Después de la diferenciación en neuronas glutamatérgicas telencéfalas las células se pueden caracterizar por su T-B-R uno y beta tres expresión marcador de tubulina. La tinción con tinte fluorescente rojo y lapso de tiempo permite evaluar el transporte axonal de las mitocondrias. Un solo mitocondrión puede permanecer estático o moverse en una dirección anterograda o retrógrada dentro de un axón.
La velocidad del movimiento mitocondrial a lo largo del axón se puede cuantificar como se ilustra. Por ejemplo, el uso de software de análisis disponible comercialmente el porcentaje de mitocondrias móviles se reduce significativamente en las neuronas S-P-G-3-A en comparación con las neuronas de tipo salvaje. Para analizar la longitud del área mitocondrial y la relación de aspecto axones se pueden enderezar en el software de análisis de imágenes y seleccionar mediante el ajuste del umbral.

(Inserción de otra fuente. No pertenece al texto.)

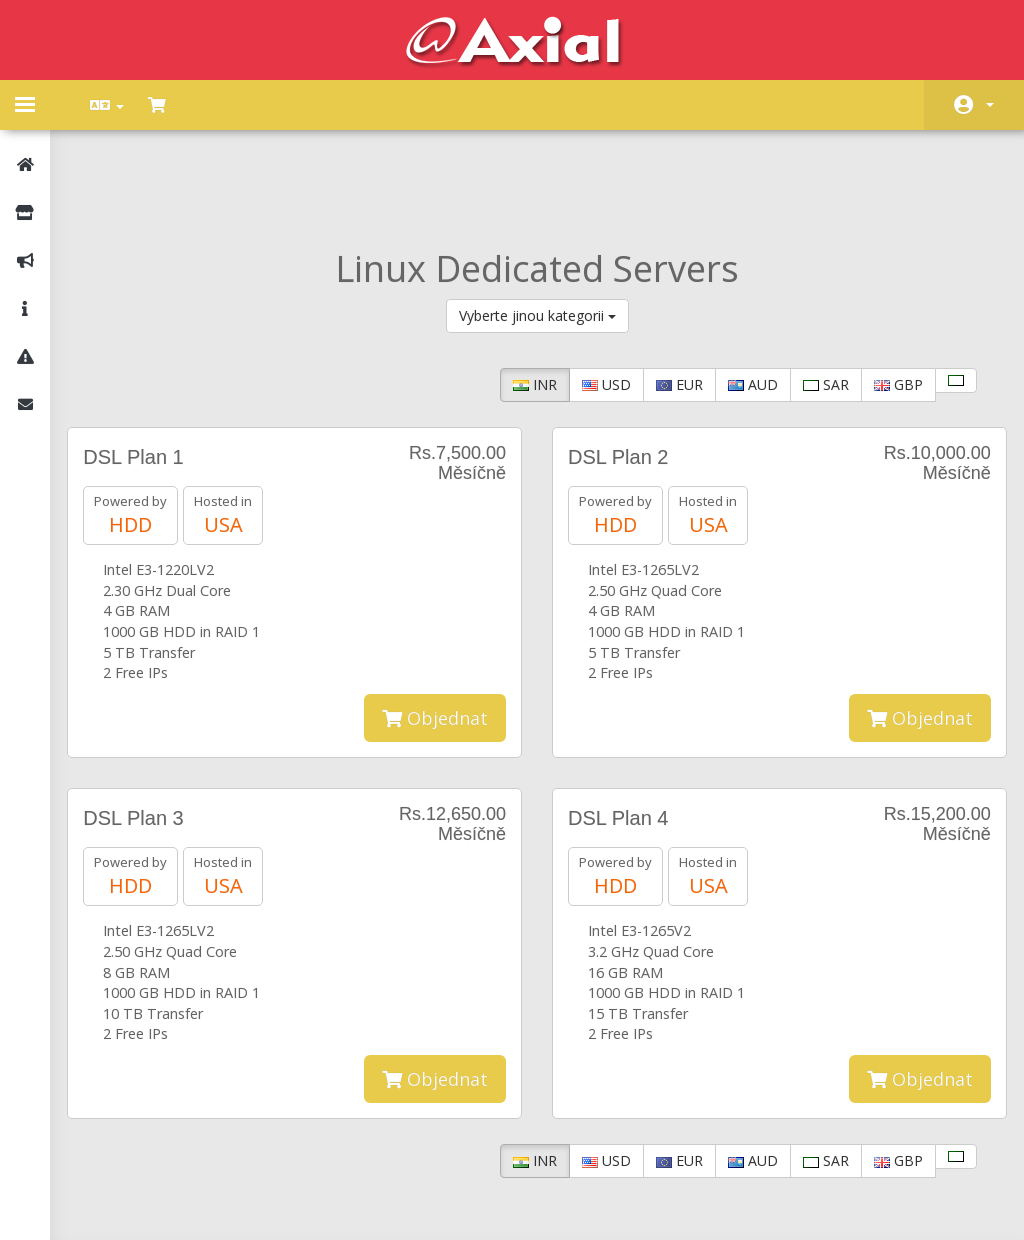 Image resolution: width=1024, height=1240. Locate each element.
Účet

La anchura de la longitud perimetral del área mitocondrial y la relación de aspecto se pueden obtener a partir del axón enderezado. Por ejemplo, tanto la longitud mitocondrial como la relación de aspecto se reducen significativamente en los axones de neuronas S-P-G 15 en comparación con los axones de tipo salvaje de control. Es importante calentar el medio y la incubadora del microscopio para lavar las células suavemente y permitir que las células se estabilicen durante veinte minutos antes de la toma de imágenes.

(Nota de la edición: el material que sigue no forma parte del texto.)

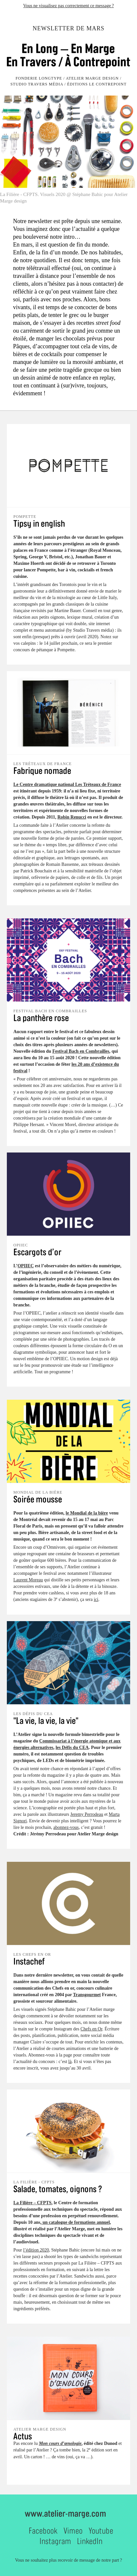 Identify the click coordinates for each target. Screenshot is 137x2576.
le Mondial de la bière (87, 1513)
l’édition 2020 (36, 2250)
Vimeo (73, 2530)
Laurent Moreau (28, 1579)
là (69, 2061)
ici (96, 1599)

Después de las imágenes de células vivas, los cultivos pueden ser fijos y sometidos a inmunosuchación para examinar la expresión de otras proteínas de interés. Es difícil examinar la dinámica mitocondrial en los nervios humanos vivos. Esta técnica proporciona la herramienta única para el estudio de la dinámica mitocondrial y la degeneración nerviosa en la enfermedad neurológica.